Saturday, December 12, 2009

Darwin in Chile

2009 is the Year of Darwin. Born in 1809, it is the 200th anniversary of his birth and the 150th anniversary of the publication of On the Origin of Species. Earlier this year, I went to an interesting lecture series here in Chile that talked about the intellectual legacy of Darwin in the 21st century. I only was able to hear four of the lectures (Dennett, Cosmides, Tooby, and Pinker), but recently came across some good coverage of the event. Finding the coverage by Edge brought to mind some fun quotes from Dennett that I wanted to share.
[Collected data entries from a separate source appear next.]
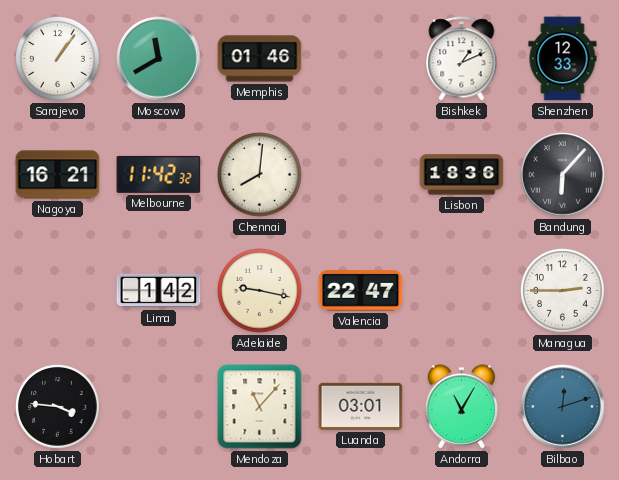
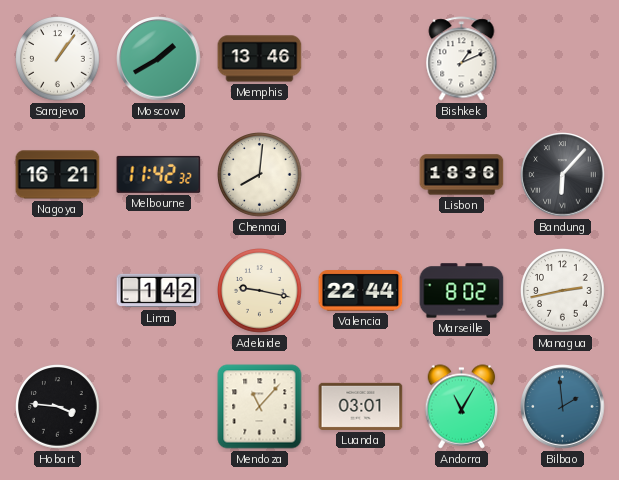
Moscow: 11:40 -> 1:40
Memphis: 01:46 -> 13:46
Shenzhen: 12:33 -> none
Valencia: 22:47 -> 22:44
Marseille: none -> 8:02
Managua: 2:45 -> 2:43
Bilbao: 12:12 -> 1:59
He discussed the importance of the "strange inversion of reasoning" [description of natural selection by a critic of Darwin in 1868] that "in order to make a perfect and beautiful machine, it is not requisite to know how to make it," or rather, that something can have the appearance of design without being consciously designed. I think that he is correct in his assessment of the importance of that element of natural selection, and that the lecture has more of an introductory tone that some of the others which are more focused. He begins with examples of complexity from single celled organisms and animals and goes on to discuss humans, language, ideas, and culture.

"Why was Darwin's idea so great? It united the world of purposeless causation with the world of meaning. From physics to ethics and poetry in one unified perspective."

"Our natural tendency to interpret all design as top-down, as representation-driven, is both anachronistic and anthropocentric." By this he means that humans are the first "intelligent designers" and when we see that in other things, we are projecting what modern humans would do onto older processes without conscious design.